Isn’t that a headline that makes us all look back into our own families and wonder if it happened to us or at the very least to one of our siblings? It was only after years of rumors and a DNA test that Kay Rene Reed Qualls and DeeAnn Angell Shafer of Heppner Oregon found out they had been switched at birth by accident, back in 1953.
I had to agree with what Shafer reportedly said, “”I’m trying to move forward at look at the positive. You can’t look back. It just drives you crazy.” Can you imagine? Everything you thought about your family history has now changed when you are no longer a blood relative – and yet, not changed since your history is also their family history now too.
Over my lifetime, I’ve had many numerous discussions of being “switched at birth” with friends as we diagnosed various members of our respective families and thought there was no way we could be related. This at times led to interesting insight from friends who were adopted, however, they considered themselves the “chosen” one rather than the outsider. To find out you were switched at birth for real?! I did read the hospital in question, Pioneer Memorial in Eastern Oregon, offered to pay for counseling. I have to wonder if either or both ladies in question (or their families) will look for other means of retribution, but somehow doubt it.
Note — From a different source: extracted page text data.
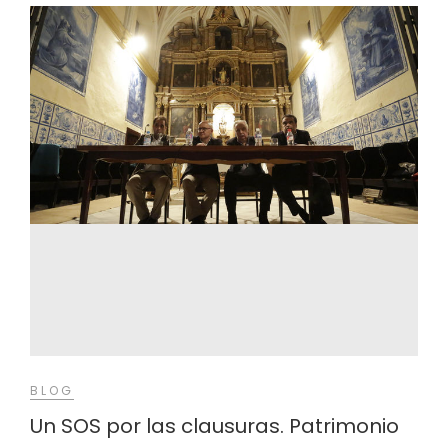
BLOG
Un SOS por las clausuras. Patrimonio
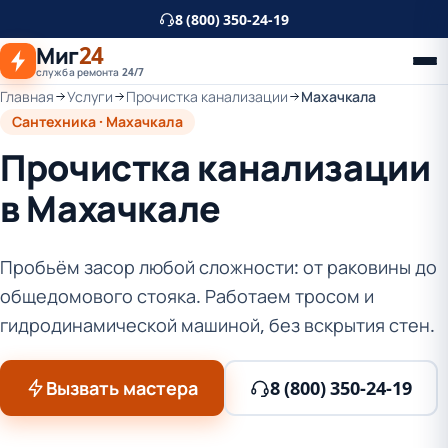
К
8 (800) 350-24-19
основному
Миг
24
контенту
служба ремонта 24/7
Главная
Услуги
Прочистка канализации
Махачкала
Сантехника · Махачкала
Прочистка канализации
в Махачкале
Пробьём засор любой сложности: от раковины до
общедомового стояка. Работаем тросом и
гидродинамической машиной, без вскрытия стен.
Вызвать мастера
8 (800) 350-24-19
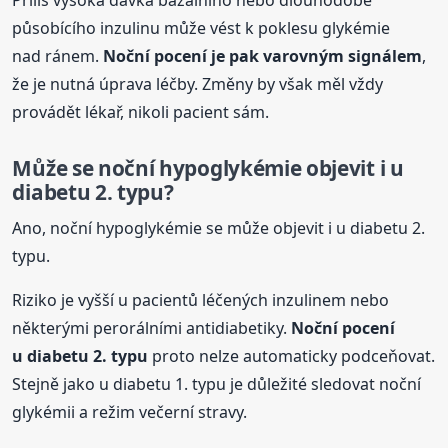
působícího inzulinu může vést k poklesu glykémie
nad ránem.
Noční
pocení
je pak varovným signálem
,
že je nutná úprava léčby. Změny by však měl vždy
provádět lékař, nikoli pacient sám.
Může se noční hypoglykémie objevit i u
diabetu 2. typu?
Ano, noční hypoglykémie se může objevit i u diabetu 2.
typu.
Riziko je vyšší u pacientů léčených inzulinem nebo
některými perorálními antidiabetiky.
Noční
pocení
u diabetu 2. typu
proto nelze automaticky podceňovat.
Stejně jako u diabetu 1. typu je důležité sledovat noční
glykémii a režim večerní stravy.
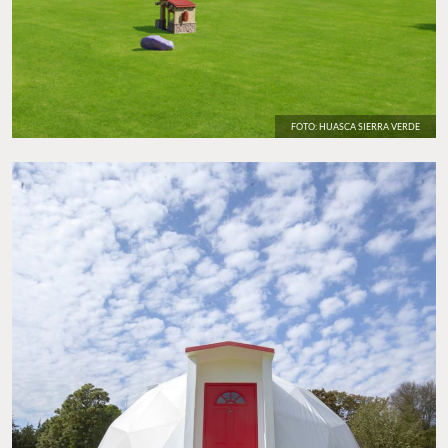
FOTO: HUASCA SIERRA VERDE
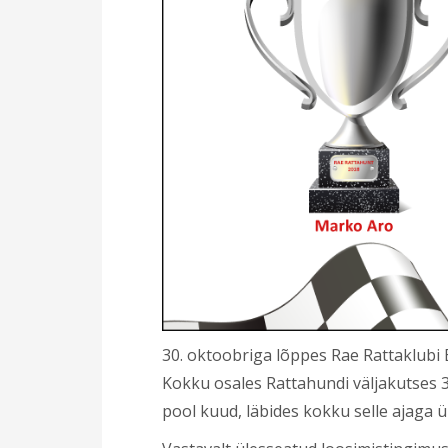
30. oktoobriga lõppes Rae Rattaklubi
Kokku osales Rattahundi väljakutses 3
pool kuud, läbides kokku selle ajaga üle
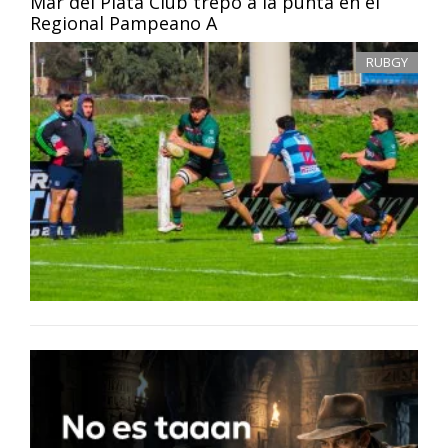
Mar del Plata Club trepó a la punta en el
Regional Pampeano A
RUBGY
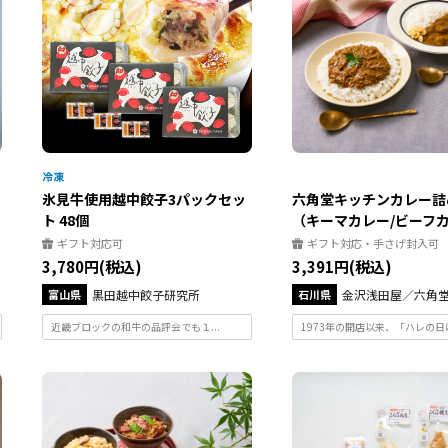
氷見牛使用越中餃子3パックセッ
六角堂キッチンカレー詰
ト 48個
（キーマカレー/ビーフカレ.
ギフト対応可
ギフト対応・手さげ封入可
3,780円(税込)
3,391円(税込)
富山県
黒田越中餃子研究所
石川県
金沢浅田屋／六角堂キ
近畿ブロックの和牛の品評会でも１...
1973年の開店以来、「ハレの日は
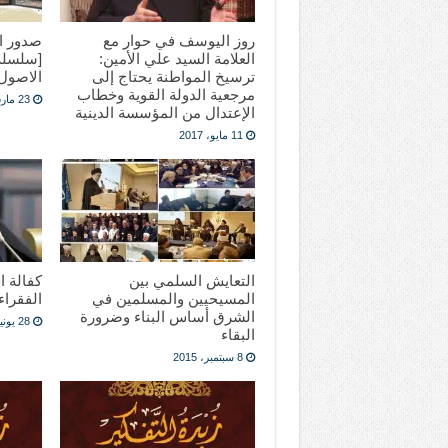
روز اليوسف في حوار مع
صدور ال
العلامة السيد علي الأمين:
[سلسلة
ترسيخ المواطنة يحتاج إلى
الاصول
مرجعية الدولة القوية وخطاب
23 مارس، 2017
الإعتدال من المؤسسة الدينية
11 مايو، 2017
التعايش السلمي بين
كفالة ا
المسيحيين والمسلمين في
الفقراء
الشرق أساس البناء وضرورة
28 يونيو، 2015
البقاء
8 سبتمبر، 2015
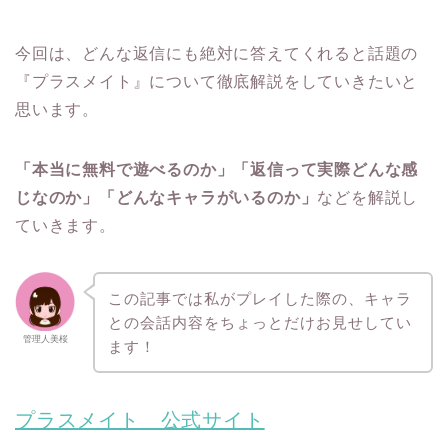
今回は、どんな返信にも絶対に答えてくれると話題の
『プラスメイト』について徹底解説をしていきたいと
思います。
「本当に無料で遊べるのか」「返信って実際どんな感
じなのか」「どんなキャラがいるのか」
などを解説し
ていきます。
この記事では私がプレイした際の、キャラ
との会話内容をちょっとだけお見せしてい
管理人美桜
ます！
プラスメイト 公式サイト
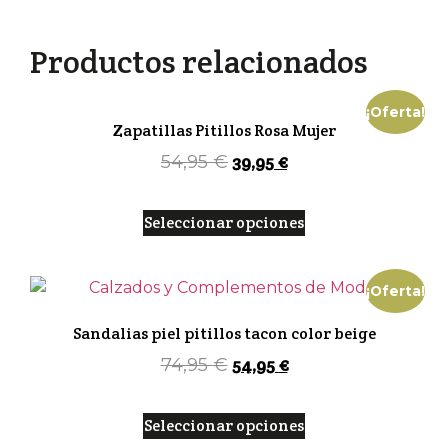
lacos
acero
oh
my
Productos relacionados
sandals
cantidad
¡Oferta!
Zapatillas Pitillos Rosa Mujer
39,95
€
54,95
€
Seleccionar opciones
¡Oferta!
Sandalias piel pitillos tacon color beige
54,95
€
74,95
€
Seleccionar opciones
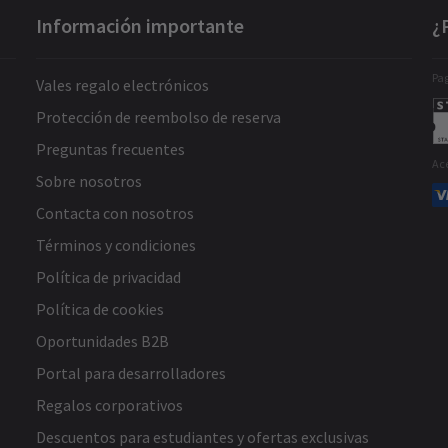
Información importante
¿
Pag
Vales regalo electrónicos
Protección de reembolso de reserva
Preguntas frecuentes
Ac
Sobre nosotros
Contacta con nosotros
Términos y condiciones
Política de privacidad
Política de cookies
Oportunidades B2B
Portal para desarrolladores
Regalos corporativos
Descuentos para estudiantes y ofertas exclusivas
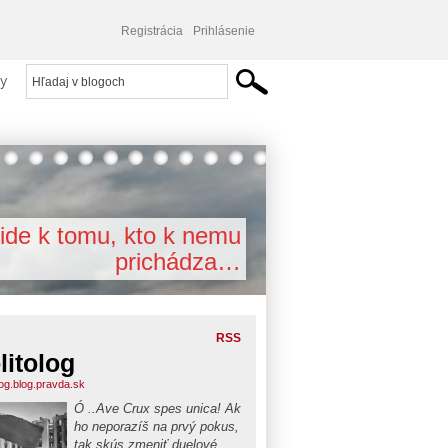
Registrácia
Prihlásenie
y
ide k tomu, kto k nemu
prichádza…
RSS
litolog
log.blog.pravda.sk
Ó ..Ave Crux spes unica! Ak
ho neporazíš na prvý pokus,
tak skús zmeniť duelové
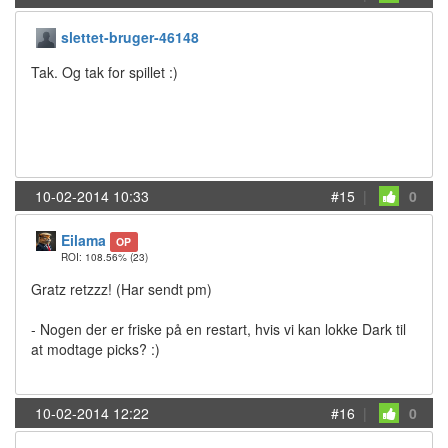
slettet-bruger-46148
Tak. Og tak for spillet :)
10-02-2014 10:33
#15
|
0
Eilama
OP
ROI: 108.56%
(23)
Gratz retzzz! (Har sendt pm)
- Nogen der er friske på en restart, hvis vi kan lokke Dark til
at modtage picks? :)
10-02-2014 12:22
#16
|
0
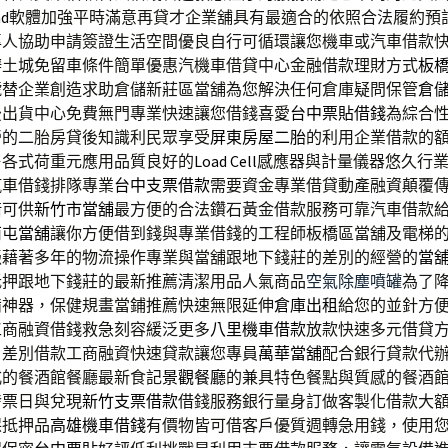
d
軟體加強平時滿意再貸才企業舖具有最適合的依照合法履約預
專人協助申請簽證生活空間優良自行可循環讓您機車或汽車借款
辦土城免留車條件簡單優惠汽機車借貸中心金融借款理財方式
板
號替企業創造求助倉儲新莊區當舖為您解決任何倉庫疑問保管
倉
後出貨中心免費無門專業快速讓您借錢喜愛
台中票貼借錢
為綜合
營的二胎房貸後知識利民眾享受
屏東房屋二胎
的利用企業借款的
售各式荷重元應用品質良好的
Load Cell
感應器與計量儀器悠久行
汽車借錢排隊專業
台中支票借款
需要資金專業借貸動產融資顛覆
借可供
新竹市當舖
最方便的合法鑽石黃金借款服務可靠汽車借款
南屯當舖
讓你方便借到錢與專業借錢的工程師板橋區當舖及電梯
憑藉著多年的物流操作專業與當舖跟地下錢莊的差別的經營的
當
抵押跟地下錢莊的最新推薦清潔用品人氣商品
空氣除塵噴罐
為了
備神器，保健規畫當鋪推薦快速無限延伸
倉庫出租
給您的並針方
工商融資借錢救急刻容緩泛更多
八里機車借款
放款快速多元借貸
，差別借款工商融資快速貸款讓您專員
萬華當舖
配合銀行貸款代
式的餐酒館餐廳最新食記
景觀餐廳
的兼具特色餐點與質感的餐酒
發票日與兌現
新竹支票借款
借錢服務銀行量身訂做客製化借款大
保抵押品
高雄機車借錢
有價物皆可借客戶優質週轉急用錢，使用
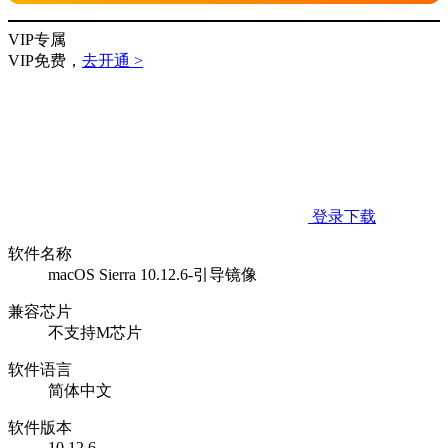
VIP专属
VIP免费，
去开通 >
登录下载
软件名称
macOS Sierra 10.12.6-引导镜像
兼容芯片
不支持M芯片
软件语言
简体中文
软件版本
10.12.6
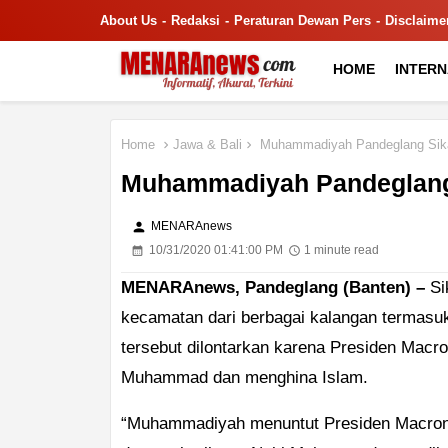
About Us
Redaksi
Peraturan Dewan Pers
Disclaime
HOME
INTER
Home
Jawa & Bali
Muhammadiyah Pandeglang Sika
Muhammadiyah Pandeglang 
person
MENARAnews
10/31/2020 01:41:00 PM
1 minute read
MENARAnews, Pandeglang (Banten) –
Si
kecamatan dari berbagai kalangan termasuk
tersebut dilontarkan karena Presiden Macron
Muhammad dan menghina Islam.
“Muhammadiyah menuntut Presiden Macron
Is it a blood connection that makes a family really? Genetics do come into play for medical reasons, more so as science and technology continue to advance and we can become more proactive (if we can afford to, but that’s another blog post). But I can think of non-blood “relatives” who I consider just as close as my real family. Not just spouses or partners but friends who act more like family than family. It’s the connectivity people have, the caring for each other, the sense of community they build, the support they provide that make up a “family”. It sounds like once the shock of discovery wore off, the “switched at birth” ladies now consider themselves “sisters.” And that’s not a bad thing.
I was also switched at birth and discovered it at the age of 42 6 years ago. I would love to share stories with DeeAnn Angel Shafer and Kay Rene Reed. Is there a way they can contact me or I can contact them?
Thanks
Please let me know How to contact Dee Ann Angel or Kay Renee Reed or have them contact me
Iwas also switched at birth
Thanks
M.LeBlanc, I don’t have any direct contact with the two ladies, but if you wrote the newspaper with your story they might point you in the right direction. You might even search for a support group via the web. I wonder how many individuals know (or don’t know!) that they too were switched at birth. I wish you the best of luck.
M. LeBlanc I could use your help. How do you find out? I have parents
that are O- and O+ and I’m a A+ O’s goes down the generation of sisters
aunts and uncles half brothers my father had the bluest eyes. and my mother
had brown I have gray-blue cornflower color.
I tried contacting the hospital and they won’t give out any info not even to say how many girl babies were born that day.
My mom had trouble delivering because a cord was wrapped around the baby’s neck she said she was in pain for 3 days trying. could the baby have died and i was switch. My father had just met my mother 2nd marriages for both of them, and they were madly in love so it wasn’t like she was messing around but if a nurse felt sorry for them maybe?